Concurrency Rust vs Go并发Web服务器,为什么Rust在这里速度慢?
我在Rust book中尝试了一些基准测试,为了进行比较,我在Go中构建了一些类似的东西,并使用ApacheBench运行了一个基准测试。虽然这只是一个简单的例子,但差别太大了。Go web服务器执行相同操作的速度快了10倍。因为我期望Rust更快或达到相同的水平,所以我尝试了使用futures和smol进行多次修订,尽管我的目标是比较仅使用标准库的实现,但结果几乎相同。
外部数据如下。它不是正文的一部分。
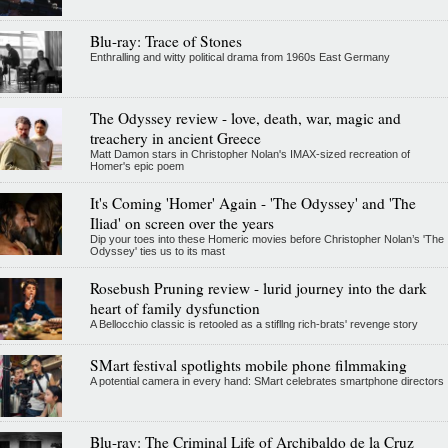
Blu-ray: Trace of Stones
Enthralling and witty political drama from 1960s East Germany
The Odyssey review - love, death, war, magic and
treachery in ancient Greece
Matt Damon stars in Christopher Nolan's IMAX-sized recreation of
Homer's epic poem
It's Coming 'Homer' Again - 'The Odyssey' and 'The
Iliad' on screen over the years
Dip your toes into these Homeric movies before Christopher Nolan’s 'The
Odyssey' ties us to its mast
Rosebush Pruning review - lurid journey into the dark
heart of family dysfunction
A Bellocchio classic is retooled as a stifllng rich-brats' revenge story
SMart festival spotlights mobile phone filmmaking
A potential camera in every hand: SMart celebrates smartphone directors
Blu-ray: The Criminal Life of Archibaldo de la Cruz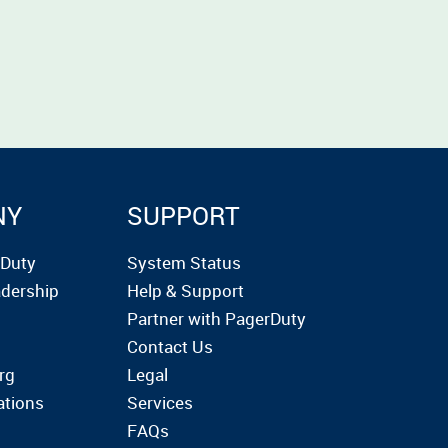
NY
SUPPORT
rDuty
System Status
dership
Help & Support
Partner with PagerDuty
Contact Us
rg
Legal
ations
Services
FAQs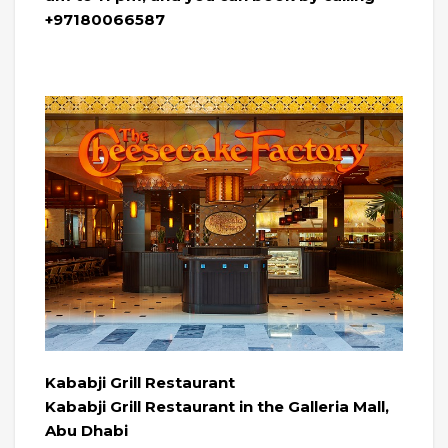
+97180066587
Kababji Grill Restaurant
Kababji Grill Restaurant in the Galleria Mall,
Abu Dhabi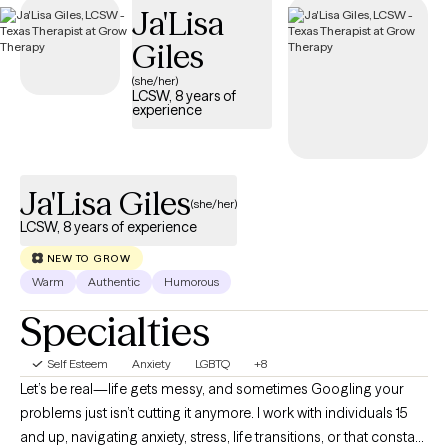
Ja'Lisa
positive self-image.
Giles
(she/her)
LCSW, 8 years of
experience
Ja'Lisa Giles
(she/her)
LCSW, 8 years of experience
NEW TO GROW
Warm
Authentic
Humorous
Specialties
Self Esteem
Anxiety
LGBTQ
+8
Let’s be real—life gets messy, and sometimes Googling your
problems just isn’t cutting it anymore. I work with individuals 15
and up, navigating anxiety, stress, life transitions, or that constant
这里有人能建议对Rust实现进行更改,使其更快,而不使用大量线程数吗 以下是我使用的代码: tokio http版本速度最慢,其他3个rust版本给出的结果几乎相同 以下是基准: 8条螺纹生锈,100条螺纹生锈数字更接近: 去:Concurrency Rust vs Go并发Web服务器,为什么Rust在这里速度慢?,concurrency,rust,webserver,Concurrency,Rust,Webserver,我在Rust book中尝试了一些基准测试,为了进行比较,我在Go中构建了一些类似的东西,并使用ApacheBench运行了一个基准测试。虽然这只是一个简单的例子,但差别太大了。Go web服务器执行相同操作的速度快了10倍。因为我期望Rust更快或达到相同的水平,所以我尝试了使用futures和smol进行多次修订,尽管我的目标是比较仅使用标准库的实现,但结果几乎相同。这里有人能建议对Rust实现进行更改,使其更快,而不使用大量线程数吗 以下是我使用的代码: tokio http版本速度最慢,
我只比较了你的rustws和Go版本。在Go中,您有无限的Goroutine,即使您将它们都限制为只有一个CPU核心,而在rustws中,您创建了一个包含8个线程的线程池
由于您的请求处理程序每10个请求睡眠2秒,因此您将rustws版本限制为每秒80/2=40个请求,这就是您在ab结果中看到的。Go不受这个任意瓶颈的影响,因此它显示了单个CPU内核上的最大it烛光句柄。我终于能够使用async_std lib在Rust中获得类似的结果
❯ ab -c 100 -n 1000 http://localhost:8080/
This is ApacheBench, Version 2.3 <$Revision: 1879490 $>
Copyright 1996 Adam Twiss, Zeus Technology Ltd, http://www.zeustech.net/
Licensed to The Apache Software Foundation, http://www.apache.org/
Benchmarking localhost (be patient)
Completed 100 requests
Completed 200 requests
Completed 300 requests
Completed 400 requests
Completed 500 requests
Completed 600 requests
Completed 700 requests
Completed 800 requests
Completed 900 requests
Completed 1000 requests
Finished 1000 requests
Server Software:
Server Hostname: localhost
Server Port: 8080
Document Path: /
Document Length: 176 bytes
Concurrency Level: 100
Time taken for tests: 2.094 seconds
Complete requests: 1000
Failed requests: 0
Total transferred: 195000 bytes
HTML transferred: 176000 bytes
Requests per second: 477.47 [#/sec] (mean)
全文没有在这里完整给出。